Exercise, food, and supplements all claim to improve mood. Here's how to actually test whether they work for you.

Everyone says exercise helps depression. Fish oil is supposed to reduce anxiety. Cutting sugar should improve your mood. Vitamin D helps with seasonal blues.

Maybe. But does it work for you?

The only way to know is to measure.

Why guessing doesn't work

"I feel better" is subjective. Memory is unreliable. Placebo effects are real. And when you're trying multiple things at once, you can't tell what's actually helping.

Standardized assessments solve this. They give you numbers instead of impressions. Numbers you can compare week over week, before and after, with and without.

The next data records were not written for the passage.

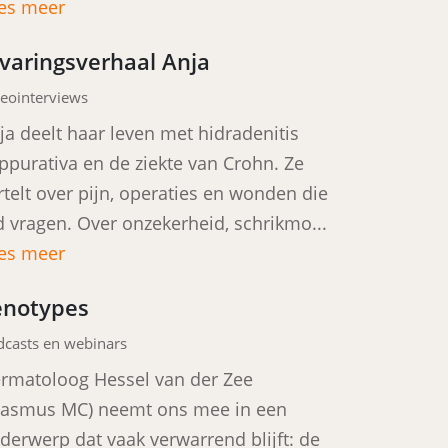
es meer
rvaringsverhaal Anja
eointerviews
ja deelt haar leven met hidradenitis
ppurativa en de ziekte van Crohn. Ze
rtelt over pijn, operaties en wonden die
jd vragen. Over onzekerheid, schrikmo...
es meer
enotypes
dcasts en webinars
rmatoloog Hessel van der Zee
rasmus MC) neemt ons mee in een
derwerp dat vaak verwarrend blijft: de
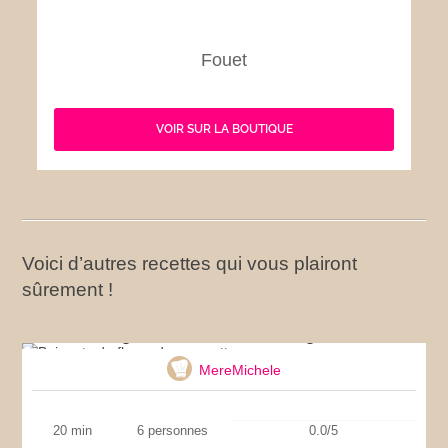
Fouet
VOIR SUR LA BOUTIQUE
Voici d’autres recettes qui vous plairont
sûrement !
Beignets de fleurs de courgettes
MereMichele
20 min
6 personnes
0.0/5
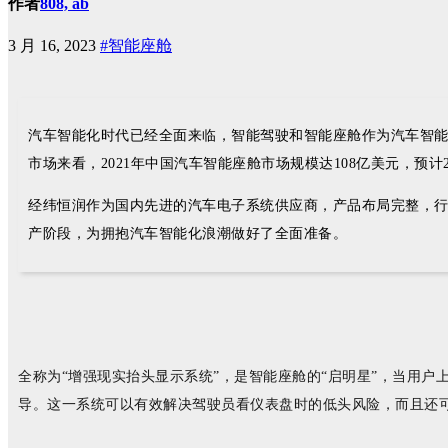
作者
808, ab
3 月 16, 2023
#智能座舱
汽车智能化时代已经全面来临，智能驾驶和智能座舱作为汽车智
市场来看，2021年中国汽车智能座舱市场规模达108亿美元，预
经纬恒润作为国内先进的汽车电子系统供应商，产品布局完整，
产阶段，为拥抱汽车智能化浪潮做好了全面准备。
全称为“增强现实抬头显示系统”，是智能座舱的“启明星”，当用
导。这一系统可以有效解决驾驶员看仪表盘时的低头风险，而且还可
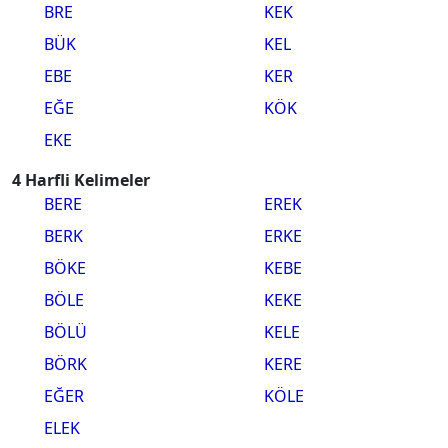
BRE
KEK
BÜK
KEL
EBE
KER
EĞE
KÖK
EKE
4 Harfli Kelimeler
BERE
EREK
BERK
ERKE
BÖKE
KEBE
BÖLE
KEKE
BÖLÜ
KELE
BÖRK
KERE
EĞER
KÖLE
ELEK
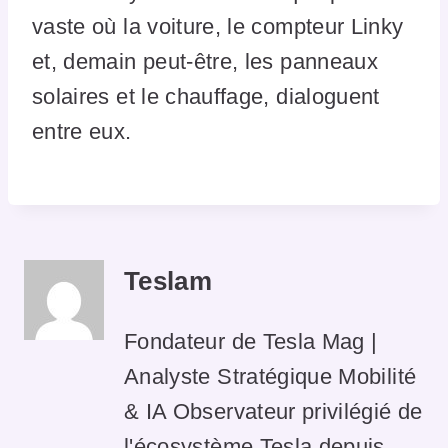
vaste où la voiture, le compteur Linky
et, demain peut-être, les panneaux
solaires et le chauffage, dialoguent
entre eux.
Teslam
Fondateur de Tesla Mag |
Analyste Stratégique Mobilité
& IA Observateur privilégié de
l'écosystème Tesla depuis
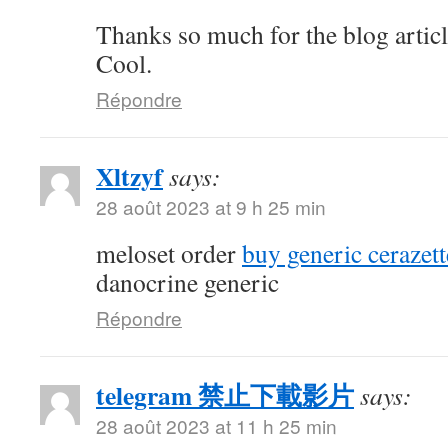
Thanks so much for the blog artic
Cool.
Répondre
Xltzyf
says:
28 août 2023 at 9 h 25 min
meloset order
buy generic cerazett
danocrine generic
Répondre
telegram 禁止下載影片
says:
28 août 2023 at 11 h 25 min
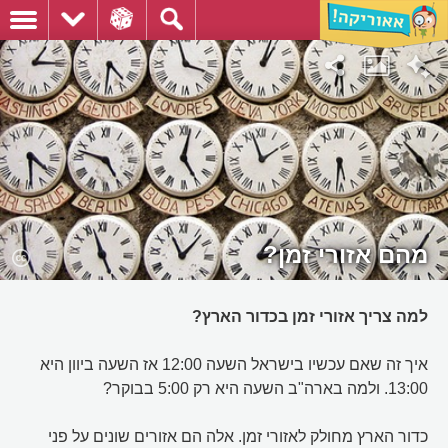
מהם אזורי זמן?
למה צריך אזורי זמן בכדור הארץ?
איך זה שאם עכשיו בישראל השעה 12:00 אז השעה ביוון היא
13:00. ולמה בארה"ב השעה היא רק 5:00 בבוקר?
כדור הארץ מחולק לאזורי זמן. אלה הם אזורים שונים על פני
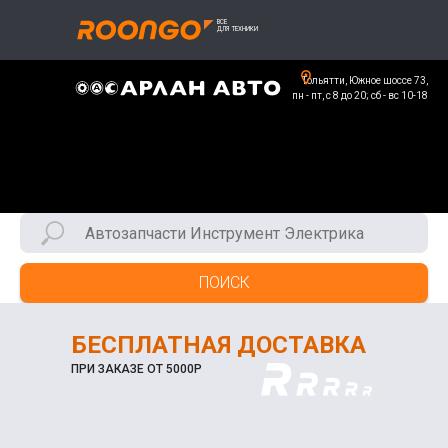
Тольятти, Южное шоссе 73,
пн - пт, с 8 до 20; сб - вс 10-18
ПОИСК
БЕСПЛАТНАЯ ДОСТАВКА
ПРИ ЗАКАЗЕ ОТ 5000Р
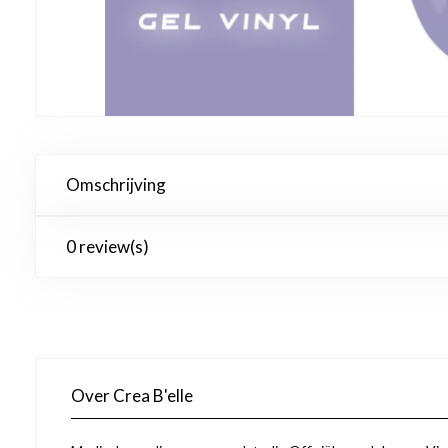
Omschrijving
0 review(s)
Over Crea B'elle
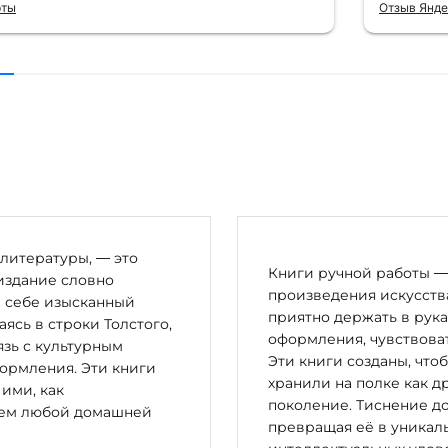
их книг. Однозначно рекомендую
рты
Отзыв Янде
литературы, — это
Книги ручной работы — 
издание словно
произведения искусства
в себе изысканный
приятно держать в рука
сь в строки Толстого,
оформления, чувствоват
зь с культурным
Эти книги созданы, что
ормления. Эти книги
хранили на полке как д
 ими, как
поколение. Тиснение до
цем любой домашней
превращая её в уникал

This is how clinical research works. You can do the same thing for yourself.

The basic method

1. Establish a baseline. Take an assessment before you change anything. Do this for 2-3 weeks to get a stable starting point.

2. Change one thing. Add exercise. Start a supplement. Cut alcohol. Whatever you're testing.

3. Keep taking the assessment. Weekly is usually enough. Same day, same time, same conditions.

4. Compare. After 4-8 weeks, look at your scores. Did they change?

5. Confirm (optional). Stop the intervention for a few weeks. Do scores return to baseline? If so, the effect was probably real.

This isn't perfect science (there's no control group) but it's far better than guessing.

What to measure

For most lifestyle experiments, these assessments work well:

PHQ-9: Depression symptoms. Captures low mood, energy, sleep, appetite, concentration. Good for testing interventions that target motivation and energy.

GAD-7: Anxiety symptoms. Captures worry, tension, restlessness. Good for testing interventions that target stress and calm.

DASS-21: Depression, anxiety, and stress in one assessment. Takes slightly longer but gives you three separate scores. Good when you're not sure which dimension will be affected.

Pick one and stick with it. Switching assessments mid-experiment makes comparison harder.

Exercise

The research here is strong. A 2024 meta-analysis found exercise significantly improves PHQ-9 and GAD-7 scores. Effect sizes are comparable to antidepressants for mild to moderate symptoms.

What to track:
- Type of exercise (cardio, strength, yoga, walking)
- Frequency (times per week)
- Duration (minutes per session)
- Intensity (light, moderate, vigorous)

Start simple. "30 minutes of walking, 4 times per week" is specific enough to test. Track your mental health scores weekly.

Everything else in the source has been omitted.